Is Behavioral Economics Doomed?
Introduction (Via DK Levine)
As Max Weber was a professor of economics, it is perhaps appropriate to discuss modern “behavioral economics” in a lecture in his honor. Indeed – modern economics has returned to many of the issues that fascinated Weber, ranging from political economy to the theory of organizations. Behavioral economics purports to be instrumental in these extensions – my goal in this lecture is to address the question of what – if anything – behavioral economics brings to economics.

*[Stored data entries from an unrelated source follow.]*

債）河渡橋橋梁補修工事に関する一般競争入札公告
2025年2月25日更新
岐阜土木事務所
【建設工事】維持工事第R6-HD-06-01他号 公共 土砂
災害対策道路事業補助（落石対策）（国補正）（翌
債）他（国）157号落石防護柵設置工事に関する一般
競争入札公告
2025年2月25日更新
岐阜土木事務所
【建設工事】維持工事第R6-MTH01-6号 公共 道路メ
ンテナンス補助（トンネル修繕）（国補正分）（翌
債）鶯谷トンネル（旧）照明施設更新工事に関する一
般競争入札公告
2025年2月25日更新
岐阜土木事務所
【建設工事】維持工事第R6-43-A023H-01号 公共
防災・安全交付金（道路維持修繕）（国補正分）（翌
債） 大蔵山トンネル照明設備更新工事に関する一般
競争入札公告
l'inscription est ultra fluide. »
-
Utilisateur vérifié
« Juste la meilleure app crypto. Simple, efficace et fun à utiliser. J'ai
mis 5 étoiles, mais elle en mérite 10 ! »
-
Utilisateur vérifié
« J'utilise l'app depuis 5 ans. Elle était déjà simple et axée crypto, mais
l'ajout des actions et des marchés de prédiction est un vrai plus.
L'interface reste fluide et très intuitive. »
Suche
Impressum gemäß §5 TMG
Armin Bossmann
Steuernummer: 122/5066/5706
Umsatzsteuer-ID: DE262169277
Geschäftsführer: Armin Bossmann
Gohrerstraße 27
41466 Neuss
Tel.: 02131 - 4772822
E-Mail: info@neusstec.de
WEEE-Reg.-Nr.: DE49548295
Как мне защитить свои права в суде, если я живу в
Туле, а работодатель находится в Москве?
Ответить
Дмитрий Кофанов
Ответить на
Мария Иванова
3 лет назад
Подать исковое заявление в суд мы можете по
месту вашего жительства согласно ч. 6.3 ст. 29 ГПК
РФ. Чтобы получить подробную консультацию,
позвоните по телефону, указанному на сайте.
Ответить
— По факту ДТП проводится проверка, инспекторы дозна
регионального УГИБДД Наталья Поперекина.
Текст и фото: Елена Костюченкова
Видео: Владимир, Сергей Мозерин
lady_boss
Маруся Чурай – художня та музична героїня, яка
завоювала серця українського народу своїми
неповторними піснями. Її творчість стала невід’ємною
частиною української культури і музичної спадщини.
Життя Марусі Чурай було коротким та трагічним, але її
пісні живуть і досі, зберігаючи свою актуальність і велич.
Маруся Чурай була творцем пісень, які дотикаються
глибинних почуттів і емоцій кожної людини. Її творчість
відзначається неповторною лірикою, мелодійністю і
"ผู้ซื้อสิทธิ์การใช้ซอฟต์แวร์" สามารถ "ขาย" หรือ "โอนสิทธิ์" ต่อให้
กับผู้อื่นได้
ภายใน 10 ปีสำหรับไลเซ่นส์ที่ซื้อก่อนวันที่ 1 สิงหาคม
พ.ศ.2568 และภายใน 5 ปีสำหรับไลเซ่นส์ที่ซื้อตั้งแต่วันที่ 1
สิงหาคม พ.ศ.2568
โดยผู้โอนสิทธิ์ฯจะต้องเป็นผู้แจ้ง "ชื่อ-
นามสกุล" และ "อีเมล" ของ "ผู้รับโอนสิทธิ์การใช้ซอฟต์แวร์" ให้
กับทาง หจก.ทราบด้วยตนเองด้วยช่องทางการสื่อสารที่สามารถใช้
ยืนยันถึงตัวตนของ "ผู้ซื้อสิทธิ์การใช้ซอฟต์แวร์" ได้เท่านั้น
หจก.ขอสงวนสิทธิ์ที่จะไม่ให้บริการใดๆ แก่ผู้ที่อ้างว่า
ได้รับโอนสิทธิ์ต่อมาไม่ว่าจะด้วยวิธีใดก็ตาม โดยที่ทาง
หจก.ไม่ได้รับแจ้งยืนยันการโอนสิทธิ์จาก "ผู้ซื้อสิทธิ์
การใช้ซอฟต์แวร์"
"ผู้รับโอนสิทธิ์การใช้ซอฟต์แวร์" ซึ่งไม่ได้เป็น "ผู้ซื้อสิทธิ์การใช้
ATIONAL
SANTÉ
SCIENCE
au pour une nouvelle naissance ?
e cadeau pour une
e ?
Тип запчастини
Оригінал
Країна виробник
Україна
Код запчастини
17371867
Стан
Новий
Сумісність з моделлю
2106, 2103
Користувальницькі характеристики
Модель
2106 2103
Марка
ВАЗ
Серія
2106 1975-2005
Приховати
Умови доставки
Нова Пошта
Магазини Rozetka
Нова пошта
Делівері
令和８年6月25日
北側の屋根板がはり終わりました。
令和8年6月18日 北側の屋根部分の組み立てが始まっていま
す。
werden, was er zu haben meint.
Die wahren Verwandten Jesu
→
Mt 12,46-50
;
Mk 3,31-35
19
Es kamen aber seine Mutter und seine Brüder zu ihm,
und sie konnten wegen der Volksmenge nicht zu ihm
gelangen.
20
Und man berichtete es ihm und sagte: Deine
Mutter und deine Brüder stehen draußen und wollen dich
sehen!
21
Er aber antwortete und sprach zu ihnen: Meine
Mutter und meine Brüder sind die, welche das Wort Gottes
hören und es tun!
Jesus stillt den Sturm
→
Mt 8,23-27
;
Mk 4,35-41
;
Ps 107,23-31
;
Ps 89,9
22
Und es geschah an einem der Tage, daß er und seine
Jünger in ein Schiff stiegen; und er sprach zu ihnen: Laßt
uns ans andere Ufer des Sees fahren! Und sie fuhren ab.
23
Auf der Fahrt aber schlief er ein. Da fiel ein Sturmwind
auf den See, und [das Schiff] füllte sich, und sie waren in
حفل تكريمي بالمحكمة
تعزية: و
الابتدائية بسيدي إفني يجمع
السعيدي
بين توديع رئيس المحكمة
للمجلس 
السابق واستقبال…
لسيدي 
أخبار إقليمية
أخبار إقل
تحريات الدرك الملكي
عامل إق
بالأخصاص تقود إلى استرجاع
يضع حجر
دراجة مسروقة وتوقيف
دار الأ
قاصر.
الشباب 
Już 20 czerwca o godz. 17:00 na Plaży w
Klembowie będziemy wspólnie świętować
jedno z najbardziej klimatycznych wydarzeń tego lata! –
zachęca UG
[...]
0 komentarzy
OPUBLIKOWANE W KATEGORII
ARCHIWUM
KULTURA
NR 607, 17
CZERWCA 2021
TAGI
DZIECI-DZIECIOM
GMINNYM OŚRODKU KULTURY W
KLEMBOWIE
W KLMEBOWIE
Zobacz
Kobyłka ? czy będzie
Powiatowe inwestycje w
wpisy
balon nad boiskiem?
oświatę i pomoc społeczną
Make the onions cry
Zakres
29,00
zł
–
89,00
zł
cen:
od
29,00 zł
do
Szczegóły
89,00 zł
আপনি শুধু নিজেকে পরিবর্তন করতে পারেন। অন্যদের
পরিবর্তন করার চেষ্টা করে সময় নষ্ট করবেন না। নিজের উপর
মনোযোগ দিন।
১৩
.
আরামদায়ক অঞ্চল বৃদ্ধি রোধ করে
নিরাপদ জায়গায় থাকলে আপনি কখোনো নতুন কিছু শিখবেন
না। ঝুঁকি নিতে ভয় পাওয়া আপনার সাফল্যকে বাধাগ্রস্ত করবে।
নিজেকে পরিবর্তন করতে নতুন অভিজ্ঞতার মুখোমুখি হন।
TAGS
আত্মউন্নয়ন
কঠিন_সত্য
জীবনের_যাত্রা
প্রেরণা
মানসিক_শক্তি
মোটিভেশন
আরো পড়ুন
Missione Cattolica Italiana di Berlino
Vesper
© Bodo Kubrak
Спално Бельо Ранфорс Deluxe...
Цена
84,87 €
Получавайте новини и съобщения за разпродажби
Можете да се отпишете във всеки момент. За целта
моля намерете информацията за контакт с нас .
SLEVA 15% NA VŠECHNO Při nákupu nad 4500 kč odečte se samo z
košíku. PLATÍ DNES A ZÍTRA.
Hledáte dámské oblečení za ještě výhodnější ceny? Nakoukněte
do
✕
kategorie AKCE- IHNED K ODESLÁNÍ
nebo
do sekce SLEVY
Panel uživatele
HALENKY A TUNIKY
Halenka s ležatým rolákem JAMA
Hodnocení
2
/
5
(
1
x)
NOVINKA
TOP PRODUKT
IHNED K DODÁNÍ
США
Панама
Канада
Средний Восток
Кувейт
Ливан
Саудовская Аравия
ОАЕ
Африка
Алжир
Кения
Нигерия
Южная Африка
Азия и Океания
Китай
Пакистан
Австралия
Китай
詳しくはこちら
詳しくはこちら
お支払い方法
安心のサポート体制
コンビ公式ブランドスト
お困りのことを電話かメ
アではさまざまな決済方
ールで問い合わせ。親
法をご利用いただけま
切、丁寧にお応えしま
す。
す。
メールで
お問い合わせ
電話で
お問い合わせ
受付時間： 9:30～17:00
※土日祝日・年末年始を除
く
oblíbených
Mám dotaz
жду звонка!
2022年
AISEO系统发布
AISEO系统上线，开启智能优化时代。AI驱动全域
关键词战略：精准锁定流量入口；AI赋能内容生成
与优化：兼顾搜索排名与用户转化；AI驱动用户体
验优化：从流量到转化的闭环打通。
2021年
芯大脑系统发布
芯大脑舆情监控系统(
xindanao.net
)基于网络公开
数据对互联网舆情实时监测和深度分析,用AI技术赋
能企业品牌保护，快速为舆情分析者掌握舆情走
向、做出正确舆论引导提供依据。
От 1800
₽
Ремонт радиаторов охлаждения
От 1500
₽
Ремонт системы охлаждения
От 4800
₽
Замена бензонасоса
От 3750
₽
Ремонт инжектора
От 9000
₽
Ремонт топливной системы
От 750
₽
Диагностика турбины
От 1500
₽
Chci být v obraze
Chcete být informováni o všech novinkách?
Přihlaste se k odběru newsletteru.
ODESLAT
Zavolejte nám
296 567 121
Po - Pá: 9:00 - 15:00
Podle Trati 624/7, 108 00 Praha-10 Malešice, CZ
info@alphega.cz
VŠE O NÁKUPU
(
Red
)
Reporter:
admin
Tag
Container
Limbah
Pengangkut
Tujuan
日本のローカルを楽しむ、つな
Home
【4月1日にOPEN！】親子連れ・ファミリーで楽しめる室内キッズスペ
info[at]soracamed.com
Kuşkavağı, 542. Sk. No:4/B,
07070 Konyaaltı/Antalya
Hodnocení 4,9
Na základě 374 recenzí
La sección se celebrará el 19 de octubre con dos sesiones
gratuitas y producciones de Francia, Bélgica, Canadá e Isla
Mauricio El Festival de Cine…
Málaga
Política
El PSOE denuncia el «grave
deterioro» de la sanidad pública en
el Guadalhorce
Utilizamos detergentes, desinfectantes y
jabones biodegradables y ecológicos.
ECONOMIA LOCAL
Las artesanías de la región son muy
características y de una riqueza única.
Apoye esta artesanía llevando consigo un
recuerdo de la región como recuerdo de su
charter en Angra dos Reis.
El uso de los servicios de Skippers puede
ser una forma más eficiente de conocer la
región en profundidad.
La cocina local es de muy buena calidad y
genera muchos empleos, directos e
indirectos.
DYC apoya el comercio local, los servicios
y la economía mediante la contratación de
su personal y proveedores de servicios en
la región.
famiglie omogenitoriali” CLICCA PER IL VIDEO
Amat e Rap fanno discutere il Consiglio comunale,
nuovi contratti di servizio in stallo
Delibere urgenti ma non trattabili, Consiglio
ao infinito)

Certainly behavioral economics is all the rage these days. The casual reader might have the impression that the rational homo economicus has died a sad death and the economics profession has moved on to recognize the true irrationality of humankind. Nothing could be further from the truth. Criticism of homo economicus is not a new topic. In 1898 Thorstein Veblen wrote sarcastically rational economic man as “a lightning calculator of pleasures and pains, who oscillates like a homogenous globule of desire of happiness under the impulse of stimuli.” This description had little to do with economics as it was practiced then – and even less now. Indeed, for a long period of time during the 60s and 70s, irrational economic man dominated economics. The much criticized theory of rational expectations was a reaction to the fact that irrational economic man is a no better description of us than that of a “lightning calculator of pleasures and pains.” In many ways the rational expectations model was a reaction to “[t]he implicit presumption in these … models … that people could be fooled over and over again,” as Robert Lucas wrote in 1995.
Excerpts (Via DKlevine)
Suppose that your lifetime wealth is $860,000 which is about the median in the United States. Suppose also that you are indifferent between a 70% – 30% chance of A: $40 and $32 and B: $77 and $2 – which many people are in the laboratory [Holt and Laury 2002]. Then your coefficient of relative risk aversion is 27,950. If this sounds like a big number it is. One important puzzle much studied by economists is why the rate of return on stocks is so much higher than on bonds, given that stocks are not all that much more riskier.